After a hearty Swiss breakfast, we put on the first outfit of many for the day- often something we wouldn't be caught dead wearing at our home mountain. The latest skis and boots are designated to us with no time to get used to the equipment's performance. Three of us are assigned to shoot with Tom- an American photographer who has worked with the company for years- and Nancy, a ski model from Chamonix. Laura, a Scottish freestyle skier, and I hurry behind him to make the first tram of the morning.
The trick is to find untouched snow with the right lighting and backdrop. Tom likes the first pitch we come to- a 40-degree slope- and checks the light with his meter. He tells us to ski it and then hike back up. Breakfast rises in my stomach. At the top, I wipe off the perspiration trickling down my face from under my wool hat, tidy up my jacket so the label shows, pull the sleeves down over my gloves, fix the pant bottoms that constantly ride up, straighten my goggles, take a deep breath, and smile. We need to look perfect even though we're sweating profusely under the thick, insulated coat and pants.
After the fourth hike, clouds move in swiftly and cover up the sun. The shoot coordinator, Kevin, leans on his poles and begins to tell us jokes, seemingly more funny because of his thick British accent. Ten minutes pass and the other models sit down in the snow. In a tri-cultural female bonding moment, we discuss relationships, movies and food. The clouds break and within one minute we're up, straightening clothing, smiling and skiing.
Ski photographers usually have one specific area where they frame up the shot. Tom points or throws a snowball to the exact location and our challenge is to hit that place in a perfect position that showcases the outfit, our skiing, and the beautiful backdrop. But snow is not a constant factor and each knoll, bump or unseen rock throws us out of position. Tom and Kevin like the dramatic lichen covered rocks behind a cliff. We hike up to the top and study how we should go off of it, but we don't know what's underneath the snow at the bottom. I decide to drop it and land balanced in the deep gully but my ski pops off, rocketing me forward into a face plant. A crowd of onlookers laughs and applauds. I've got snow impacted in my ear canal. Kevin tells me not to worry; after all, four out of five frames in a photo shoot end up on the cutting room floor.
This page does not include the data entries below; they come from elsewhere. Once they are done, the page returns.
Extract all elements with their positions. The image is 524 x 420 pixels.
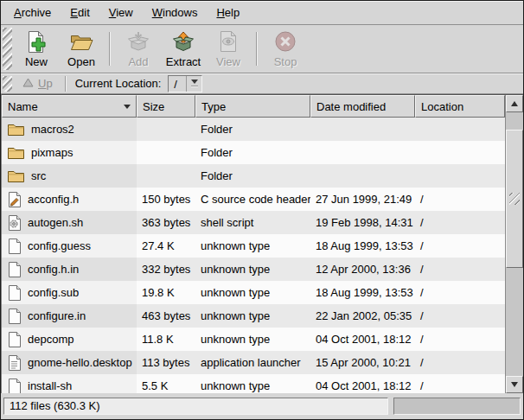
file-location: / [415,216,505,229]
file-count-text: 112 files (630.3 K) [10,399,100,412]
table-row[interactable]: config.h.in 332 bytes unknown type 12 Ap… [2,258,505,281]
table-row[interactable]: gnome-hello.desktop 113 bytes applicatio… [2,351,505,374]
file-type: Folder [195,169,310,182]
column-header-location[interactable]: Location [415,95,505,118]
script-icon [7,214,22,232]
file-date-modified: 15 Apr 2000, 10:21 [310,356,415,369]
file-type: unknown type [195,379,310,392]
new-button[interactable]: New [14,25,59,73]
open-archive-icon [69,29,93,54]
arrow-down-icon [511,382,518,387]
file-type: Folder [195,123,310,136]
file-name: gnome-hello.desktop [28,356,132,369]
folder-icon [7,169,25,183]
status-bar: 112 files (630.3 K) [1,393,523,419]
scroll-up-button[interactable] [506,95,523,112]
file-location: / [415,193,505,206]
menubar: Archive Edit View Windows Help [1,1,523,25]
header-icon [7,191,22,208]
file-table: Name Size Type Date modified Location ma… [1,94,523,393]
file-icon [7,261,22,278]
table-row[interactable]: autogen.sh 363 bytes shell script 19 Feb… [2,211,505,234]
file-icon [7,284,22,302]
view-button-label: View [216,55,240,68]
file-icon [7,308,22,325]
scroll-down-button[interactable] [506,376,523,393]
file-name: src [31,169,46,182]
open-button-label: Open [67,55,95,68]
file-date-modified: 27 Jun 1999, 21:49 [310,193,415,206]
column-header-date-modified[interactable]: Date modified [310,95,415,118]
extract-button-label: Extract [166,55,201,68]
status-message: 112 files (630.3 K) [3,398,388,415]
vertical-scrollbar[interactable] [505,95,523,393]
file-name: install-sh [28,379,72,392]
stop-button-label: Stop [274,55,297,68]
new-button-label: New [25,55,48,68]
table-row[interactable]: acconfig.h 150 bytes C source code heade… [2,188,505,211]
menu-help[interactable]: Help [207,3,249,22]
file-size: 11.8 K [137,333,195,346]
add-button: Add [116,25,161,73]
file-name: config.guess [28,239,91,252]
menu-archive[interactable]: Archive [4,3,61,22]
scrollbar-trough[interactable] [506,112,523,376]
scrollbar-thumb[interactable] [506,130,523,268]
file-size: 463 bytes [137,309,195,322]
file-type: Folder [195,146,310,159]
table-row[interactable]: config.guess 27.4 K unknown type 18 Aug … [2,234,505,258]
file-date-modified: 04 Oct 2001, 18:12 [310,333,415,346]
file-name: pixmaps [31,146,73,159]
file-type: C source code header [195,193,310,206]
up-arrow-icon [22,77,34,90]
extract-button[interactable]: Extract [161,25,206,73]
launcher-icon [7,354,22,372]
file-size: 5.5 K [137,379,195,392]
column-header-name[interactable]: Name [2,95,137,118]
file-type: unknown type [195,309,310,322]
file-location: / [415,263,505,276]
table-row[interactable]: pixmaps Folder [2,141,505,164]
table-row[interactable]: macros2 Folder [2,118,505,141]
toolbar-separator [109,32,111,66]
menu-view[interactable]: View [99,3,143,22]
table-row[interactable]: configure.in 463 bytes unknown type 22 J… [2,304,505,328]
location-bar-separator [65,76,67,92]
location-bar: Up Current Location: / [1,73,523,94]
file-name: autogen.sh [28,216,83,229]
open-button[interactable]: Open [59,25,104,73]
table-row[interactable]: src Folder [2,164,505,188]
location-combo[interactable]: / [168,75,202,92]
location-combo-dropdown[interactable] [186,76,201,92]
location-bar-drag-handle[interactable] [3,76,12,92]
current-location-label: Current Location: [75,77,162,90]
up-button: Up [16,75,60,92]
column-header-size[interactable]: Size [137,95,195,118]
file-name: configure.in [28,309,86,322]
file-type: unknown type [195,263,310,276]
table-row[interactable]: depcomp 11.8 K unknown type 04 Oct 2001,… [2,328,505,351]
file-size: 19.8 K [137,286,195,299]
table-row[interactable]: install-sh 5.5 K unknown type 04 Oct 200… [2,374,505,393]
file-location: / [415,356,505,369]
file-location: / [415,379,505,392]
table-row[interactable]: config.sub 19.8 K unknown type 18 Aug 19… [2,281,505,304]
file-name: config.sub [28,286,79,299]
file-name: acconfig.h [28,193,79,206]
file-size: 363 bytes [137,216,195,229]
menu-edit[interactable]: Edit [61,3,99,22]
new-archive-icon [26,29,47,54]
location-combo-value: / [169,76,186,92]
menu-windows[interactable]: Windows [143,3,208,22]
file-date-modified: 04 Oct 2001, 18:12 [310,379,415,392]
toolbar-drag-handle[interactable] [3,28,12,70]
add-button-label: Add [128,55,148,68]
archive-manager-window: Archive Edit View Windows Help New [0,0,524,420]
progress-area [393,398,521,415]
column-header-type[interactable]: Type [195,95,310,118]
file-location: / [415,239,505,252]
chevron-down-icon [191,80,198,84]
file-date-modified: 12 Apr 2000, 13:36 [310,263,415,276]
file-date-modified: 19 Feb 1998, 14:31 [310,216,415,229]
file-location: / [415,309,505,322]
It's past the lunch hour and we're loosing energy. Laura's poles are too long and I've got several hot spots from the new boots I'm wearing. As a veteran ski model who has missed many meals because of zealous photographers, Nancy begins to talk about lunch. Luckily thick clouds come in and we get to go inside. Halfway through our meal, the sky clears and we hurry out. Tom and Kevin discuss an area they spotted, and we take three lifts, traverse a long ridge, and sidestep through rocks to get there. The snow crystals on a pitch of untracked powder sparkle in the sun. The sky behind us is deep azure- perfect for our new, brightly colored outfits. We hhike for ten minutes to ski thirty seconds of glorious powder. You can hear the happiness in Tom's voice. We hike it numerous times, starting further over each time to capture the fresh snow look. It's late afternoon and the lifts have long stopped running. Our stomachs growl again and Nancy starts campaigning to call it a day. Tom wants us to ski it once more but those clouds creep in again. Good timing, the three of us whisper out of earshot, now we can have dinner.